Problem requirements —
Please count the lines in this listing that include the string "consigue", and give only the number.

Start of Task data

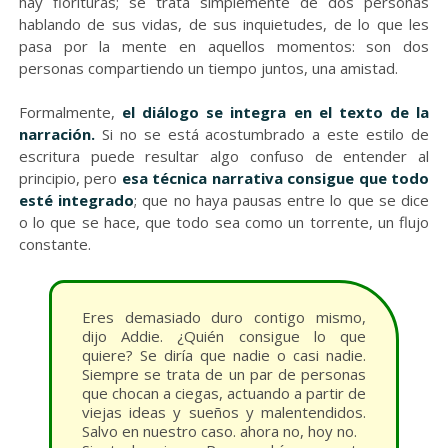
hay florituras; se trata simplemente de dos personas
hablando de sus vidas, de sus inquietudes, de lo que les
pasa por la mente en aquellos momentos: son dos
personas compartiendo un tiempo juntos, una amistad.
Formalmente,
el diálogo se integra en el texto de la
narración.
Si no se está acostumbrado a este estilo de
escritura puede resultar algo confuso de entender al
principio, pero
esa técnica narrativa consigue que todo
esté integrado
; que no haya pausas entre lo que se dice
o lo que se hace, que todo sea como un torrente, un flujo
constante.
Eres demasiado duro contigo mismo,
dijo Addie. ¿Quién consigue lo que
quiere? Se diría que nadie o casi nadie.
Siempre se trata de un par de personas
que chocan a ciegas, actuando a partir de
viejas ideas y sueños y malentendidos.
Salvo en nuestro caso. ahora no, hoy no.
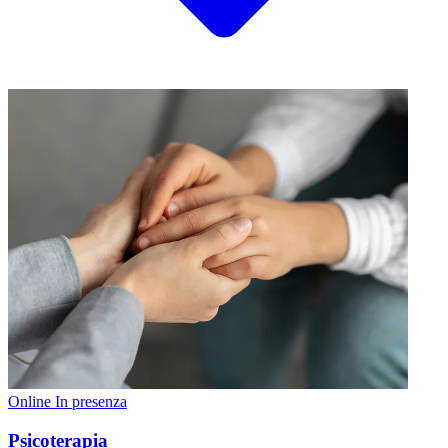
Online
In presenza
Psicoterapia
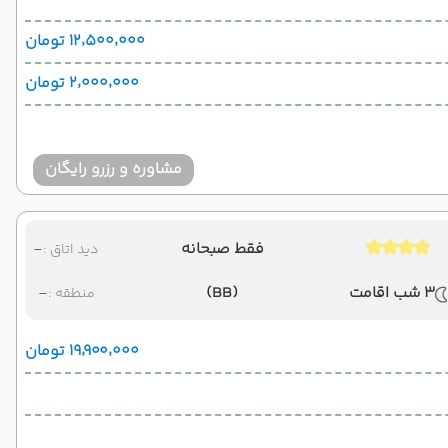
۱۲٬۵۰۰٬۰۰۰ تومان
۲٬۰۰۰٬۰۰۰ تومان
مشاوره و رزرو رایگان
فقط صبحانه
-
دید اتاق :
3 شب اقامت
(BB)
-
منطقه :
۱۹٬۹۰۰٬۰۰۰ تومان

End of Task data
Start of Task data

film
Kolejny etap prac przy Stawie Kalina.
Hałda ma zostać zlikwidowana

End of Task data

Solution to this problem —
2